O rosto sem 
face
Aquele era sim o 
seu rosto, mas não sua face. Não saberia explicar o paradoxo não fosse o álibi 
inquestionável da ciência. Mas ela estava ali, prostrada e, diante do espelho, a 
busca pela identidade só encontrava sossego diante do conhecido e atordoado 
olhar. Não, não haveria perguntas. O silêncio seria a única possível 
manifestação humana diante de tão grandioso mistério. O chamado do outro 
tardaria, e o seu próprio chamado não iria se fazer mais cedo. Será possível que 
ninguém a reconheceria? Teria ela de contar e recontar sua história, de 
mergulhar mais uma vez em todas as dores, alegrias e amores para descobrir a si 
mesma uma vez mais em seu ser. Não, isso não era justo. Não era possível, 
crível... não era... nada!
Nada! Que estranho 
sentido esta palavra agora adquiria. Jamais pensara que nada pudesse significar 
tanto.

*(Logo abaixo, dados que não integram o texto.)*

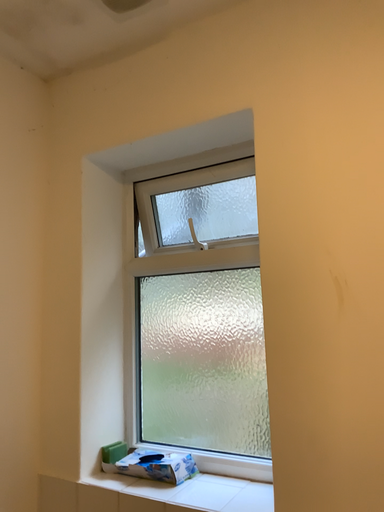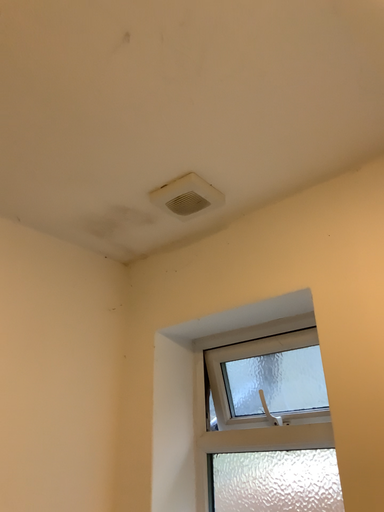 Question: How did the camera likely rotate when shooting the video?

Choices:
 (A) rotated right
 (B) rotated left

Answer: (B)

Causar tanto pânico, transtorno... e conforto. Nada. O que seria? Quem 
seria? Nada sou eu? – perguntava-se a criatura desconsolada. Sem memória, sem 
história, sem espelho! Sem o olhar do outro que refletisse o seu próprio a lhe 
mostrar o que se reconhece – e é bem verdade, o que se desconhece, se recusa e 
se nega também. 
De repente, uma 
forte batida na porta faz cessar todo o monólogo existencial-metafísico. 
- São os fotógrafos 
da revista! Estão esperando lá embaixo, a empregada lhe grita do corredor. Ela 
então mais uma vez fecha os olhos, num rito quase-fúnebre de quem cerra os olhos 
para morrer. Sabia que a partir dali não haveria mais espelhos, apenas câmeras e 
flashs a registrar o belíssimo rosto cuja face consistia em ser 
nada.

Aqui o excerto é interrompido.